À l’inverse, 82,2 % des pages du top 3 présentent un niveau estimé de contenu IA inférieur à 50 %. Plus de la moitié, soit 54,7 %, se situent sous le seuil de 20 %.
Les données montrent donc que les pages très fortement générées par IA restent minoritaires dans les premières positions, mais qu’elles peuvent néanmoins y apparaître.
Cette observation complète les précédentes déclarations de Google sur sa position concernant le contenu généré par IA.
Le contenu fortement IA reste présent dans tout le top 10
Ahrefs a ensuite comparé le niveau estimé de contenu IA selon la position occupée dans les résultats.
En première position, 8,4 % des pages dépassent 80 % d’IA, contre 11,7 % en dixième position.
L’écart reste progressif. Le niveau moyen estimé de contenu IA passe de 27,1 % en position 1 à 30,9 % en position 10.
La médiane évolue elle aussi relativement peu, de 17,1 % à 19,5 % entre ces deux positions.
Ahrefs observe ainsi une corrélation entre une utilisation plus importante de contenu IA et des positions légèrement moins élevées, mais aucun niveau du top 10 n’est dépourvu de pages classées comme fortement générées par IA.
Ces résultats contrastent notamment avec certains cas où des stratégies de production massive ont connu une forte hausse puis une chute du trafic SEO.
Le taux d’indexation passe de 49,28 % à 40,35 %
Ahrefs a mené une deuxième analyse consacrée à l’indexation.
Un million de pages ont été échantillonnées dans la base de son crawler, à raison d’une URL par domaine. Environ 100 000 disposaient d’un volume de texte suffisant pour appliquer le détecteur de contenu IA.
Le taux d’indexation atteint 49,28 % pour les pages faiblement IA, contre 43,38 % pour le niveau modéré et 40,72 % pour le niveau élevé.
Dans le groupe affichant au moins 80 % de contenu IA, le taux reste de 40,35 %.
Ahrefs considère une URL comme indexée lorsqu’elle présente au moins un classement organique identifiable, une impression dans Google Search Console depuis janvier 2026 ou une correspondance exacte lors d’une recherche site:.
L’utilisation importante d’IA est donc associée dans cet échantillon à un taux d’indexation inférieur, mais l’étude ne fait apparaître aucun blocage systématique des pages concernées.
La question de la qualité des contenus a déjà été abordée par Google à travers différents systèmes, notamment ceux associés au Helpful Content et à l’évaluation de l’utilité.
Les pages peu IA obtiennent deux à trois fois plus d’impressions
Une troisième partie de l’étude s’appuie sur des données Google Search Console afin de suivre les performances dans le temps.
Ahrefs a constitué quatre groupes comprenant 28 643 pages faiblement IA, 23 498 modérément IA, 12 911 fortement IA et 15 809 très fortement IA.
Sur les périodes étudiées, les contenus faibles ou modérés en IA reçoivent entre deux et trois fois plus d’impressions que les groupes fortement ou très fortement générés par IA.

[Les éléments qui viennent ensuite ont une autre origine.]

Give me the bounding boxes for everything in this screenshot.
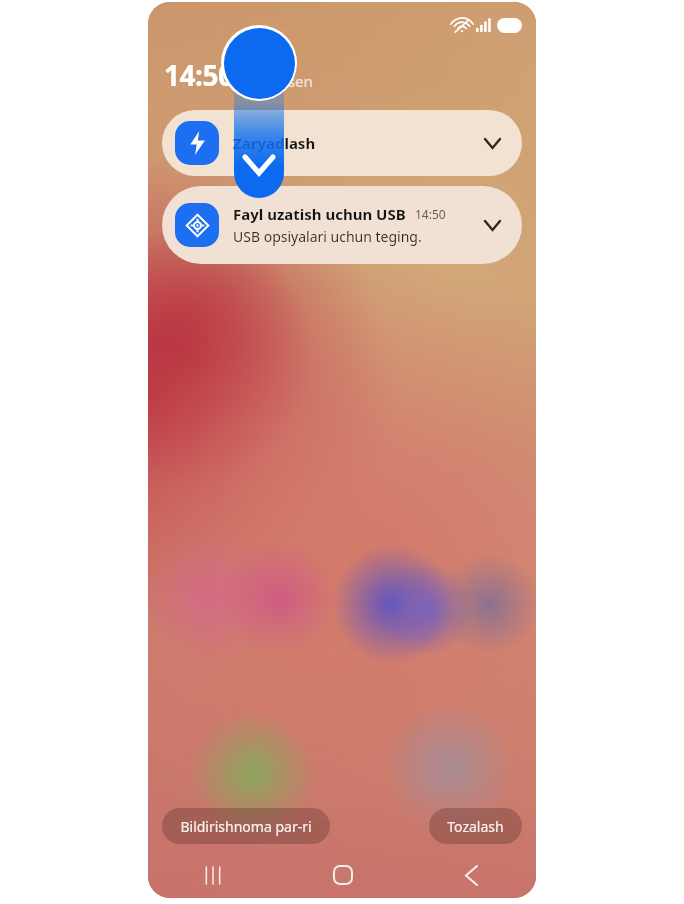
button[interactable]: Drag handle	[221, 25, 297, 101]
button[interactable]: Expand quick settings	[234, 38, 284, 198]
other: Wi-Fi	[453, 17, 471, 33]
button[interactable]: Back	[407, 852, 536, 898]
button[interactable]: Expand notification	[476, 209, 508, 241]
staticText: Fayl uzatish uchun USB	[233, 204, 406, 224]
staticText: USB opsiyalari uchun teging.	[233, 227, 422, 246]
staticText: 14:50	[164, 56, 234, 94]
button[interactable]: Expand notification	[476, 127, 508, 159]
button[interactable]: Home	[278, 852, 407, 898]
staticText: 14:50	[415, 206, 446, 222]
staticText: Bildirishnoma par-ri	[180, 817, 312, 836]
staticText: Zaryadlash	[233, 133, 316, 153]
button[interactable]: Bildirishnoma par-ri	[162, 808, 330, 844]
button[interactable]: Zaryadlash	[162, 110, 522, 176]
other: Signal strength	[476, 18, 491, 32]
other: Battery	[497, 18, 522, 33]
button[interactable]: 14:50	[164, 56, 234, 94]
staticText: Pay, 4-sen	[242, 71, 313, 91]
staticText: Tozalash	[447, 817, 504, 836]
button[interactable]: Tozalash	[429, 808, 522, 844]
button[interactable]: Fayl uzatish uchun USB	[162, 186, 522, 264]
button[interactable]: Recent apps	[148, 852, 278, 898]
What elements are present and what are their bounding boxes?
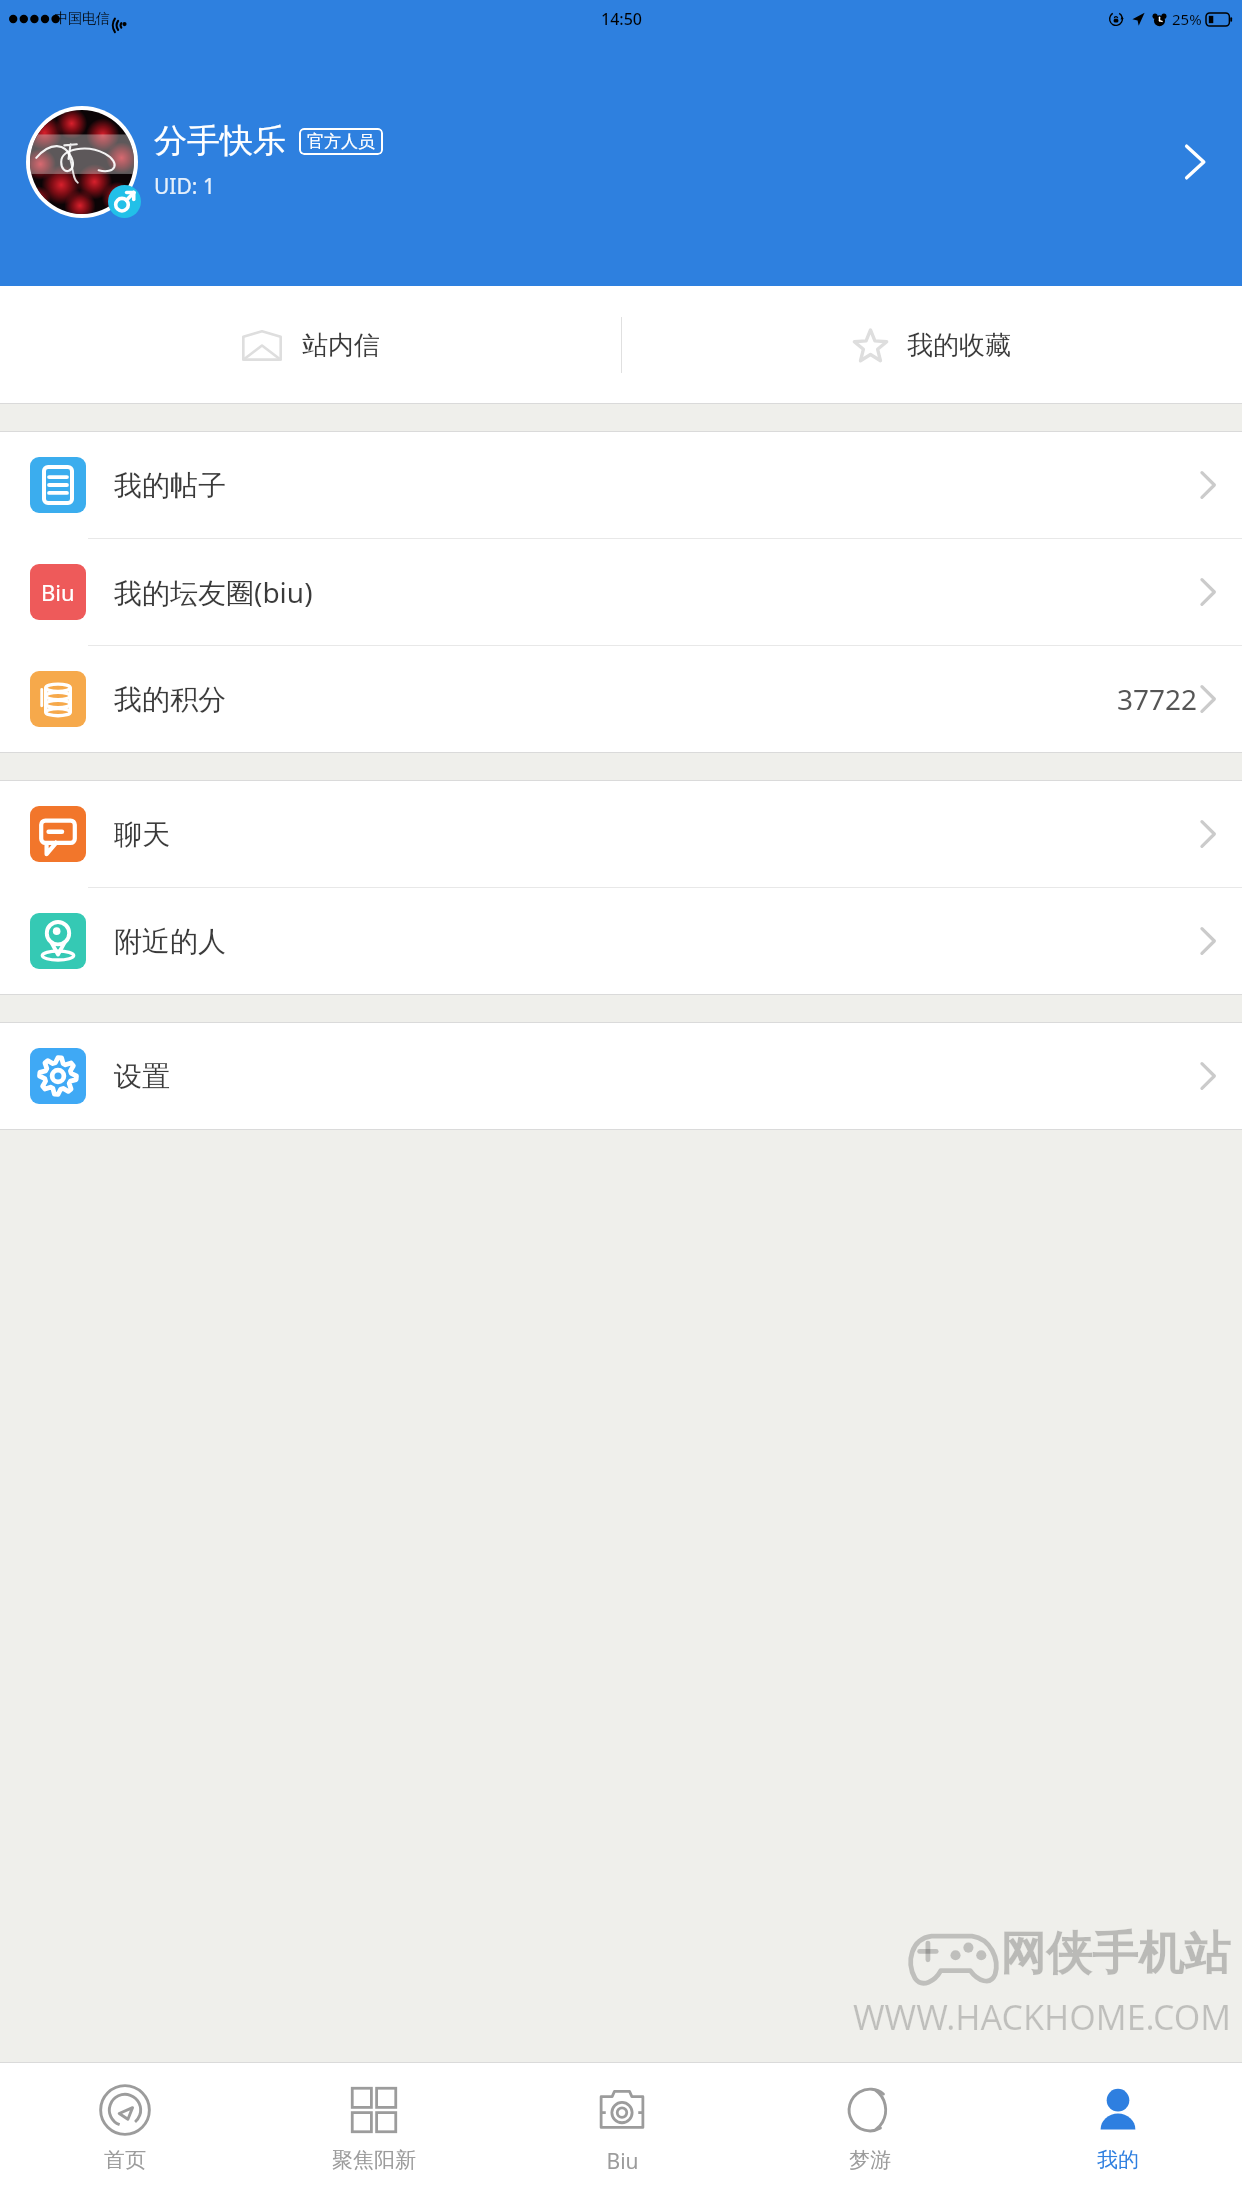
staticText: 25% [1172,9,1202,29]
button[interactable]: 我的 [994,2063,1242,2208]
staticText: 37722 [1117,680,1198,718]
staticText: 附近的人 [114,924,226,959]
staticText: WWW.HACKHOME.COM [853,1994,1232,2040]
button[interactable]: 首页 [0,2063,249,2208]
staticText: 聊天 [114,817,170,852]
staticText: 我的积分 [114,682,226,717]
button[interactable]: 我的收藏 [621,286,1242,404]
staticText: 我的坛友圈(biu) [114,573,313,611]
button[interactable]: 附近的人 [0,888,1242,994]
staticText: 我的 [1097,2147,1139,2173]
staticText: 聚焦阳新 [332,2147,416,2173]
button[interactable]: Biu [498,2063,746,2208]
staticText: 官方人员 [307,131,375,152]
button[interactable]: 站内信 [0,286,621,404]
button[interactable]: 聊天 [0,781,1242,887]
button[interactable]: 分手快乐 [0,38,1242,286]
button[interactable]: 设置 [0,1023,1242,1129]
staticText: 分手快乐 [154,120,286,162]
staticText: 首页 [104,2147,146,2173]
button[interactable]: Biu [0,539,1242,645]
staticText: Biu [41,577,75,607]
staticText: 我的帖子 [114,468,226,503]
staticText: 梦游 [849,2147,891,2173]
staticText: Biu [606,2147,639,2176]
staticText: 网侠手机站 [1000,1925,1230,1983]
button[interactable]: 梦游 [746,2063,994,2208]
staticText: UID: 1 [154,172,215,201]
other: Open profile [1184,144,1206,180]
button[interactable]: 我的积分 [0,646,1242,752]
staticText: 我的收藏 [907,329,1011,362]
button[interactable]: 聚焦阳新 [249,2063,498,2208]
staticText: 14:50 [601,8,642,30]
staticText: 中国电信 [54,10,110,28]
staticText: 设置 [114,1059,170,1094]
button[interactable]: 我的帖子 [0,432,1242,538]
staticText: 站内信 [302,329,380,362]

En revanche, Ahrefs n’observe pas d’effondrement brutal après quelques mois pour les deux groupes les plus fortement IA. Leurs niveaux d’impressions restent relativement stables dans les deux panels suivis.
L’étude ne permet pas d’attribuer directement l’écart de performances à l’utilisation de l’intelligence artificielle. Ahrefs souligne notamment que les sites publiant massivement du contenu IA peuvent être plus récents ou disposer initialement de moins d’autorité.
L’éditeur rapproche également ces résultats des problèmes rencontrés avec les contenus IA produits à bas coût et à grande échelle.
La détection IA reste une estimation
L’ensemble de l’analyse repose sur le détecteur de contenu IA d’Ahrefs, qui estime la proportion de texte susceptible d’avoir été générée par une intelligence artificielle.
L’outil n’analyse que les pages contenant au moins 350 mots. Ahrefs précise également que la détection n’est pas parfaite et que sa méthode n’est probablement pas celle utilisée par Google, si Google emploie lui-même un système de ce type.
Les résultats permettent donc de comparer de grands groupes de pages selon une probabilité de contenu généré par IA. Ils ne permettent pas de déterminer avec certitude l’origine de chaque texte ni d’établir que Google utilise ce critère pour classer ou indexer les pages.